Spreading the word about Orkney’s rare skate


A new leaflet has been published about one of Orkney’s rarest and most endangered animals – the flapper skate. This fish is now extinct around most of Europe’s shores – the waters around Orkney and the Hebrides are its main remaining strongholds. The decline in the population of this huge fish has been so severe that it is danger of global extinction, and it is ‘Red Listed’ as being even more threatened than the blue whale and the giant panda.

The leaflet promotes the newly-formed Orkney Skate Trust’s project to raise awareness about the species and to encourage anglers to join a ‘tag and release’ fishing scheme to help monitor and conserve the Orkney population.

The Orkney Skate Trust joined forces with the Scapa Flow Landscape Partnership Scheme to produce the leaflet which is part of a larger conservation project to monitor and conserve the Flapper skate.

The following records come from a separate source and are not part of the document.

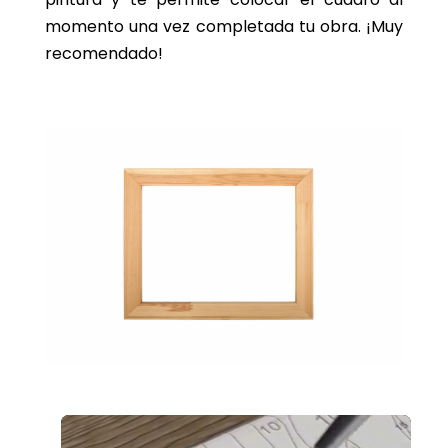
momento una vez completada tu obra. ¡Muy
recomendado!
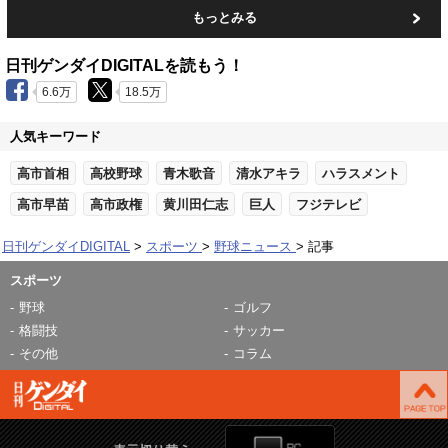
もっとみる
日刊ゲンダイDIGITALを読もう！
6.6万
18.5万
人気キーワード
高市首相
高校野球
青木歌音
清水アキラ
ハラスメント
高市早苗
高市政権
黄川田仁志
巨人
フジテレビ
日刊ゲンダイDIGITAL
スポーツ
野球ニュース
記事
スポーツ
野球
ゴルフ
格闘技
サッカー
その他
コラム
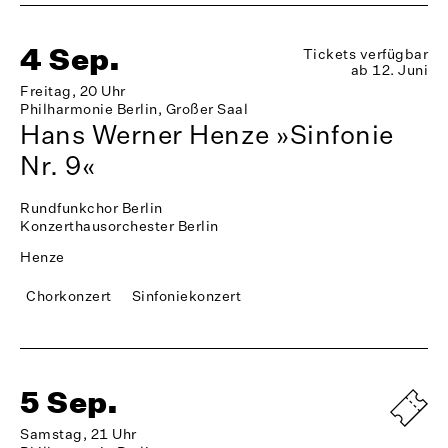
4 Sep.
Tickets verfügbar
ab 12. Juni
Freitag, 20 Uhr
Philharmonie Berlin, Großer Saal
Hans Werner Henze »Sinfonie
Nr. 9«
Rundfunkchor Berlin
Konzerthausorchester Berlin
Henze
Chorkonzert
Sinfoniekonzert
5 Sep.
Samstag, 21 Uhr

Despite the flapper skate’s size – up to two metres in width from ‘wing tip to wing tip’ – their elusive nature means that little is known about the number of individuals in Orkney or their habits. The tag and release scheme aims to find out more. Fish are caught and tagged with a small dart tag before being safely released back to the sea. The long term aim is to build up a picture of the population by recording the location of tagged skate when they are re-caught.
Two successful ‘tag and release’ short courses for anglers were run during the summer, with a third planned for Summer 2011.